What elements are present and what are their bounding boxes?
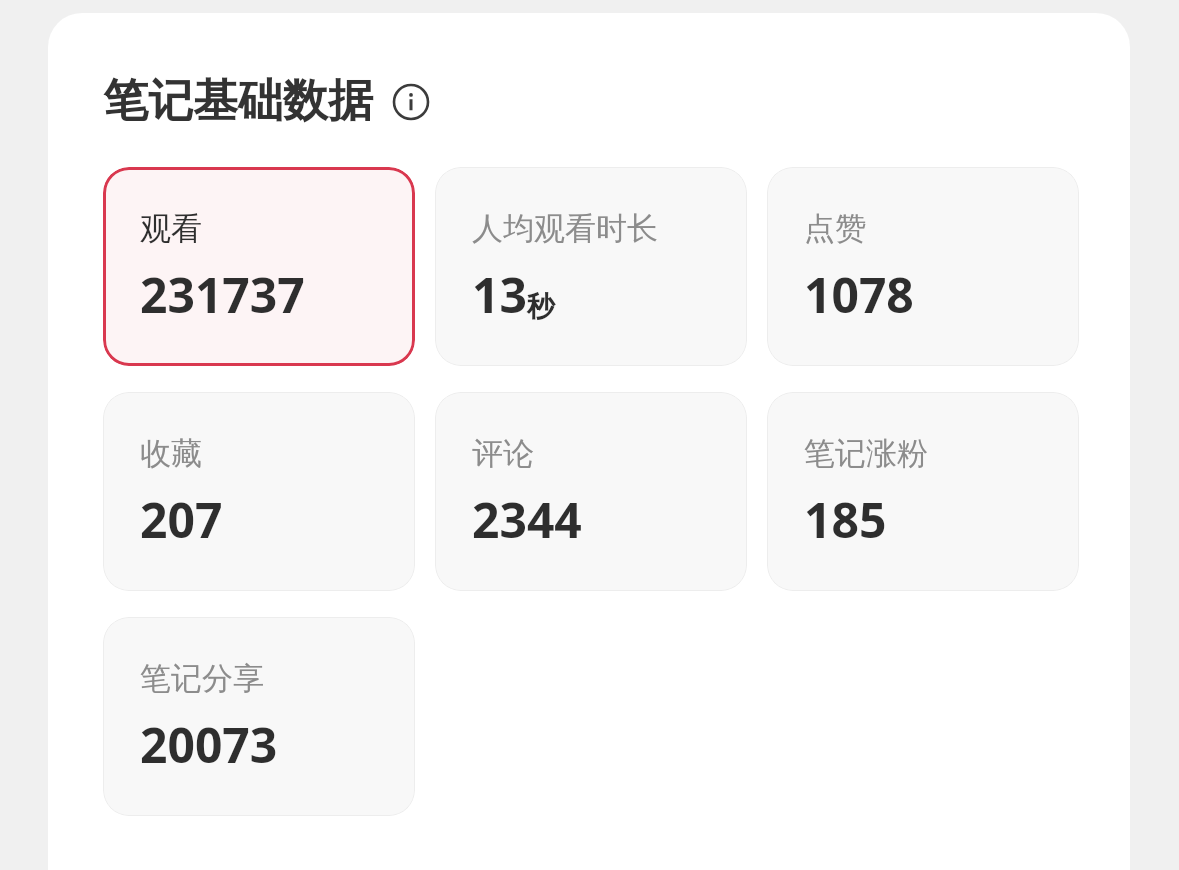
staticText: 笔记涨粉 (804, 434, 928, 473)
staticText: 185 (804, 487, 887, 552)
staticText: 2344 (472, 487, 582, 552)
staticText: 笔记分享 (140, 659, 264, 698)
button[interactable]: 笔记涨粉 (767, 392, 1079, 591)
staticText: 收藏 (140, 434, 202, 473)
staticText: 20073 (140, 712, 278, 777)
button[interactable]: 说明 (391, 82, 431, 122)
button[interactable]: 笔记分享 (103, 617, 415, 816)
button[interactable]: 观看 (103, 167, 415, 366)
staticText: 评论 (472, 434, 534, 473)
button[interactable]: 人均观看时长 (435, 167, 747, 366)
button[interactable]: 评论 (435, 392, 747, 591)
staticText: 231737 (140, 262, 305, 327)
staticText: 1078 (804, 262, 914, 327)
button[interactable]: 收藏 (103, 392, 415, 591)
staticText: 207 (140, 487, 223, 552)
staticText: 秒 (527, 289, 555, 324)
staticText: 点赞 (804, 209, 866, 248)
staticText: 观看 (140, 209, 202, 248)
button[interactable]: 点赞 (767, 167, 1079, 366)
staticText: 人均观看时长 (472, 209, 658, 248)
staticText: 13 (472, 262, 527, 327)
staticText: 笔记基础数据 (103, 73, 373, 130)
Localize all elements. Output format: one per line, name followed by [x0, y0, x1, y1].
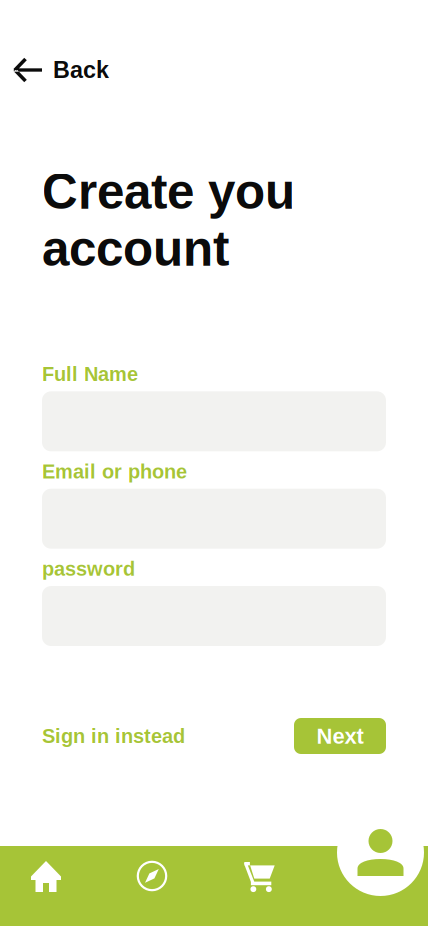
button[interactable]: Cart — [213, 861, 305, 907]
staticText: Back — [53, 57, 109, 83]
button[interactable]: Back — [13, 46, 153, 94]
staticText: Create you — [42, 164, 295, 219]
button[interactable]: Explore — [106, 861, 198, 907]
staticText: Full Name — [42, 363, 138, 385]
button[interactable]: Next — [294, 718, 386, 754]
staticText: account — [42, 221, 229, 276]
button[interactable]: Profile — [337, 809, 424, 896]
staticText: Email or phone — [42, 460, 187, 483]
button[interactable]: Home — [0, 861, 92, 907]
staticText: Sign in instead — [42, 725, 185, 747]
staticText: password — [42, 558, 135, 580]
staticText: Next — [316, 724, 364, 748]
button[interactable]: Sign in instead — [42, 718, 185, 754]
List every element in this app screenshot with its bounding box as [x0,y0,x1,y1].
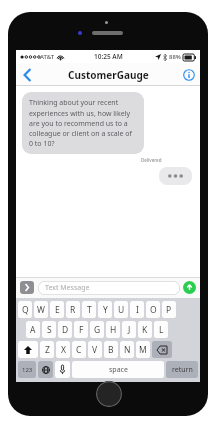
button[interactable]: J [122,321,136,338]
staticText: N [124,344,131,356]
staticText: 123 [22,366,33,374]
staticText: W [37,304,45,316]
staticText: 10:25 AM [94,52,123,61]
button[interactable]: More apps [20,281,34,294]
button[interactable]: return [166,361,198,378]
button[interactable]: R [66,301,80,318]
staticText: F [79,324,84,336]
button[interactable]: L [154,321,168,338]
staticText: return [172,365,193,375]
staticText: space [109,365,128,375]
button[interactable]: Backspace [152,341,172,358]
button[interactable]: Dictate [55,361,70,378]
staticText: K [142,324,148,336]
staticText: T [87,304,92,316]
button[interactable]: N [120,341,134,358]
staticText: C [76,344,82,356]
button[interactable]: M [136,341,150,358]
button[interactable]: S [42,321,56,338]
staticText: S [47,324,52,336]
staticText: CustomerGauge [68,68,149,82]
staticText: V [92,344,98,356]
staticText: B [108,344,114,356]
button[interactable]: Change keyboard [38,361,53,378]
button[interactable]: K [138,321,152,338]
staticText: L [159,324,164,336]
button[interactable]: G [90,321,104,338]
staticText: J [128,324,131,336]
button[interactable]: V [88,341,102,358]
button[interactable] [159,167,192,185]
button[interactable]: Z [40,341,54,358]
button[interactable]: 123 [18,361,36,378]
staticText: Z [45,344,50,356]
staticText: G [94,324,101,336]
staticText: H [110,324,117,336]
button[interactable]: Y [98,301,112,318]
button[interactable]: X [56,341,70,358]
button[interactable]: Shift [18,341,38,358]
button[interactable]: Thinking about your recent experiences w… [22,92,144,154]
staticText: P [166,304,172,316]
button[interactable]: Text Message [38,281,180,295]
staticText: 88% [169,53,181,61]
button[interactable]: H [106,321,120,338]
button[interactable]: Back [16,63,38,86]
staticText: Delivered [141,157,162,163]
staticText: R [70,304,76,316]
staticText: A [30,324,36,336]
staticText: Y [103,304,108,316]
button[interactable]: D [58,321,72,338]
staticText: M [139,344,147,356]
button[interactable]: P [162,301,176,318]
button[interactable]: C [72,341,86,358]
button[interactable]: B [104,341,118,358]
staticText: Text Message [45,283,90,293]
button[interactable]: T [82,301,96,318]
button[interactable]: Q [18,301,32,318]
button[interactable]: W [34,301,48,318]
staticText: AT&T [40,53,55,61]
staticText: Thinking about your recent experiences w… [29,98,137,148]
button[interactable]: Info [178,63,200,86]
button[interactable]: U [114,301,128,318]
button[interactable]: O [146,301,160,318]
staticText: O [150,304,157,316]
button[interactable]: A [26,321,40,338]
button[interactable]: I [130,301,144,318]
staticText: I [136,304,139,316]
button[interactable]: F [74,321,88,338]
button[interactable]: E [50,301,64,318]
staticText: Q [22,304,29,316]
staticText: E [55,304,60,316]
staticText: U [118,304,125,316]
button[interactable]: Send [183,281,196,294]
staticText: X [61,344,66,356]
button[interactable]: space [72,361,164,378]
staticText: D [62,324,69,336]
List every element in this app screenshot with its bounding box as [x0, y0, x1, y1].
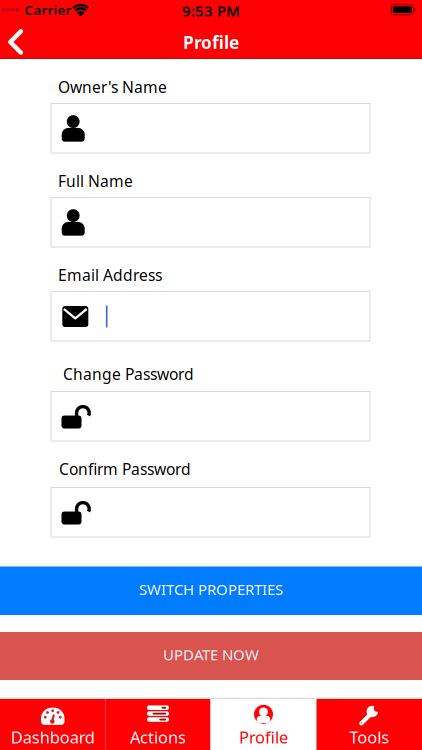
- staticText: Actions: [130, 726, 186, 748]
- staticText: UPDATE NOW: [163, 644, 259, 665]
- button[interactable]: Change Password text field: [50, 391, 370, 442]
- staticText: Profile: [183, 30, 239, 54]
- button[interactable]: Full Name text field: [50, 197, 370, 248]
- staticText: Confirm Password: [59, 458, 191, 479]
- staticText: SWITCH PROPERTIES: [139, 579, 283, 599]
- staticText: Full Name: [58, 170, 133, 191]
- staticText: Profile: [239, 726, 288, 748]
- button[interactable]: Confirm Password text field: [50, 487, 370, 538]
- button[interactable]: Dashboard: [0, 699, 106, 750]
- staticText: Owner's Name: [58, 76, 167, 97]
- staticText: Tools: [349, 726, 389, 748]
- button[interactable]: Profile: [210, 699, 316, 750]
- staticText: Carrier: [24, 1, 72, 19]
- button[interactable]: SWITCH PROPERTIES: [0, 566, 422, 615]
- button[interactable]: Owner's Name text field: [50, 103, 370, 154]
- staticText: Email Address: [58, 264, 162, 285]
- button[interactable]: UPDATE NOW: [0, 632, 422, 680]
- staticText: Dashboard: [11, 726, 95, 748]
- button[interactable]: Back: [4, 29, 28, 55]
- button[interactable]: Email Address text field: [50, 291, 370, 342]
- button[interactable]: Tools: [316, 699, 422, 750]
- staticText: 9:53 PM: [182, 0, 240, 21]
- staticText: Change Password: [63, 363, 194, 384]
- button[interactable]: Actions: [106, 699, 210, 750]
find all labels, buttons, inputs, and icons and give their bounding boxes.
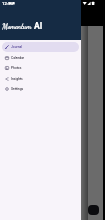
staticText: Momentum [2,22,32,31]
staticText: AI [34,21,43,31]
staticText: Insights [11,77,23,81]
button[interactable]: Settings [2,84,79,94]
staticText: Journal [11,45,23,49]
button[interactable]: Photos [2,63,79,73]
button[interactable]: New entry [88,205,99,215]
staticText: Settings [11,87,24,91]
button[interactable]: Journal [2,42,79,52]
staticText: Calendar [11,56,25,60]
button[interactable]: Insights [2,74,79,84]
button[interactable]: Calendar [2,53,79,63]
staticText: 12:56 [2,1,13,6]
staticText: Photos [11,66,22,70]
◆ ◆ ◆ ◆ ◆
Leave the pictures out and return each entry exactly.

What elements are present and what are their bounding boxes?
staticText: 笔记涨粉 (804, 434, 928, 473)
staticText: 185 (804, 487, 887, 552)
staticText: 2344 (472, 487, 582, 552)
staticText: 笔记分享 (140, 659, 264, 698)
button[interactable]: 笔记涨粉 (767, 392, 1079, 591)
staticText: 收藏 (140, 434, 202, 473)
staticText: 20073 (140, 712, 278, 777)
button[interactable]: 说明 (391, 82, 431, 122)
button[interactable]: 笔记分享 (103, 617, 415, 816)
button[interactable]: 观看 (103, 167, 415, 366)
staticText: 评论 (472, 434, 534, 473)
button[interactable]: 人均观看时长 (435, 167, 747, 366)
button[interactable]: 评论 (435, 392, 747, 591)
staticText: 231737 (140, 262, 305, 327)
staticText: 1078 (804, 262, 914, 327)
button[interactable]: 收藏 (103, 392, 415, 591)
staticText: 207 (140, 487, 223, 552)
staticText: 秒 (527, 289, 555, 324)
staticText: 点赞 (804, 209, 866, 248)
staticText: 观看 (140, 209, 202, 248)
button[interactable]: 点赞 (767, 167, 1079, 366)
staticText: 人均观看时长 (472, 209, 658, 248)
staticText: 13 (472, 262, 527, 327)
staticText: 笔记基础数据 (103, 73, 373, 130)
Localize all elements. Output format: one per line, name followed by [x0, y0, x1, y1].
button[interactable]: Cart — [213, 861, 305, 907]
staticText: Back — [53, 57, 109, 83]
button[interactable]: Back — [13, 46, 153, 94]
staticText: Create you — [42, 164, 295, 219]
button[interactable]: Explore — [106, 861, 198, 907]
staticText: Full Name — [42, 363, 138, 385]
button[interactable]: Next — [294, 718, 386, 754]
staticText: account — [42, 221, 229, 276]
button[interactable]: Profile — [337, 809, 424, 896]
staticText: Email or phone — [42, 460, 187, 483]
button[interactable]: Home — [0, 861, 92, 907]
staticText: Sign in instead — [42, 725, 185, 747]
staticText: password — [42, 558, 135, 580]
staticText: Next — [316, 724, 364, 748]
button[interactable]: Sign in instead — [42, 718, 185, 754]
List every element in this app screenshot with its bounding box as [x0,y0,x1,y1].
button[interactable]: J [122,321,136,338]
staticText: N [124,344,131,356]
staticText: 123 [22,366,33,374]
staticText: W [37,304,45,316]
staticText: 10:25 AM [94,52,123,61]
button[interactable]: More apps [20,281,34,294]
button[interactable]: return [166,361,198,378]
button[interactable]: R [66,301,80,318]
staticText: F [79,324,84,336]
button[interactable]: L [154,321,168,338]
staticText: return [172,365,193,375]
staticText: space [109,365,128,375]
button[interactable]: Backspace [152,341,172,358]
button[interactable]: Dictate [55,361,70,378]
staticText: K [142,324,148,336]
staticText: T [87,304,92,316]
button[interactable]: N [120,341,134,358]
staticText: C [76,344,82,356]
button[interactable]: M [136,341,150,358]
button[interactable]: S [42,321,56,338]
staticText: S [47,324,52,336]
staticText: CustomerGauge [68,68,149,82]
staticText: V [92,344,98,356]
staticText: B [108,344,114,356]
button[interactable]: Change keyboard [38,361,53,378]
button[interactable]: K [138,321,152,338]
staticText: L [159,324,164,336]
button[interactable]: G [90,321,104,338]
staticText: J [128,324,131,336]
button[interactable]: V [88,341,102,358]
button[interactable] [159,167,192,185]
button[interactable]: Z [40,341,54,358]
button[interactable]: 123 [18,361,36,378]
staticText: Z [45,344,50,356]
staticText: G [94,324,101,336]
staticText: H [110,324,117,336]
button[interactable]: Y [98,301,112,318]
button[interactable]: X [56,341,70,358]
button[interactable]: Shift [18,341,38,358]
button[interactable]: Thinking about your recent experiences w… [22,92,144,154]
staticText: P [166,304,172,316]
button[interactable]: Text Message [38,281,180,295]
staticText: 88% [169,53,181,61]
button[interactable]: H [106,321,120,338]
button[interactable]: Back [16,63,38,86]
staticText: Delivered [141,157,162,163]
staticText: R [70,304,76,316]
staticText: A [30,324,36,336]
staticText: Y [103,304,108,316]
button[interactable]: D [58,321,72,338]
staticText: M [139,344,147,356]
button[interactable]: P [162,301,176,318]
button[interactable]: C [72,341,86,358]
button[interactable]: B [104,341,118,358]
staticText: Text Message [45,283,90,293]
button[interactable]: T [82,301,96,318]
button[interactable]: Q [18,301,32,318]
button[interactable]: W [34,301,48,318]
staticText: AT&T [40,53,55,61]
staticText: Thinking about your recent experiences w… [29,98,137,148]
button[interactable]: Info [178,63,200,86]
button[interactable]: U [114,301,128,318]
button[interactable]: O [146,301,160,318]
staticText: O [150,304,157,316]
button[interactable]: A [26,321,40,338]
button[interactable]: I [130,301,144,318]
staticText: I [136,304,139,316]
button[interactable]: F [74,321,88,338]
button[interactable]: E [50,301,64,318]
staticText: Q [22,304,29,316]
staticText: E [55,304,60,316]
staticText: U [118,304,125,316]
button[interactable]: Send [183,281,196,294]
staticText: X [61,344,66,356]
button[interactable]: space [72,361,164,378]
staticText: D [62,324,69,336]
List every element in this app screenshot with its bounding box as [x0, y0, x1, y1].
- staticText: Actions: [130, 726, 186, 748]
- staticText: UPDATE NOW: [163, 644, 259, 665]
- button[interactable]: Change Password text field: [50, 391, 370, 442]
- staticText: Profile: [183, 30, 239, 54]
- button[interactable]: Full Name text field: [50, 197, 370, 248]
- staticText: Confirm Password: [59, 458, 191, 479]
- staticText: SWITCH PROPERTIES: [139, 579, 283, 599]
- staticText: Full Name: [58, 170, 133, 191]
- staticText: Profile: [239, 726, 288, 748]
- button[interactable]: Confirm Password text field: [50, 487, 370, 538]
- button[interactable]: Dashboard: [0, 699, 106, 750]
- staticText: Owner's Name: [58, 76, 167, 97]
- staticText: Tools: [349, 726, 389, 748]
- button[interactable]: Profile: [210, 699, 316, 750]
- staticText: Carrier: [24, 1, 72, 19]
- button[interactable]: SWITCH PROPERTIES: [0, 566, 422, 615]
- button[interactable]: Owner's Name text field: [50, 103, 370, 154]
- staticText: Email Address: [58, 264, 162, 285]
- button[interactable]: UPDATE NOW: [0, 632, 422, 680]
- staticText: Dashboard: [11, 726, 95, 748]
- button[interactable]: Back: [4, 29, 28, 55]
- button[interactable]: Email Address text field: [50, 291, 370, 342]
- button[interactable]: Tools: [316, 699, 422, 750]
- staticText: 9:53 PM: [182, 0, 240, 21]
- staticText: Change Password: [63, 363, 194, 384]
- button[interactable]: Actions: [106, 699, 210, 750]
find all labels, buttons, inputs, and icons and give their bounding boxes.
staticText: Momentum [2,22,32,31]
staticText: AI [34,21,43,31]
staticText: Insights [11,77,23,81]
button[interactable]: Settings [2,84,79,94]
staticText: Journal [11,45,23,49]
button[interactable]: Photos [2,63,79,73]
button[interactable]: New entry [88,205,99,215]
staticText: Settings [11,87,24,91]
button[interactable]: Journal [2,42,79,52]
staticText: Calendar [11,56,25,60]
button[interactable]: Insights [2,74,79,84]
button[interactable]: Calendar [2,53,79,63]
staticText: 12:56 [2,1,13,6]
staticText: Photos [11,66,22,70]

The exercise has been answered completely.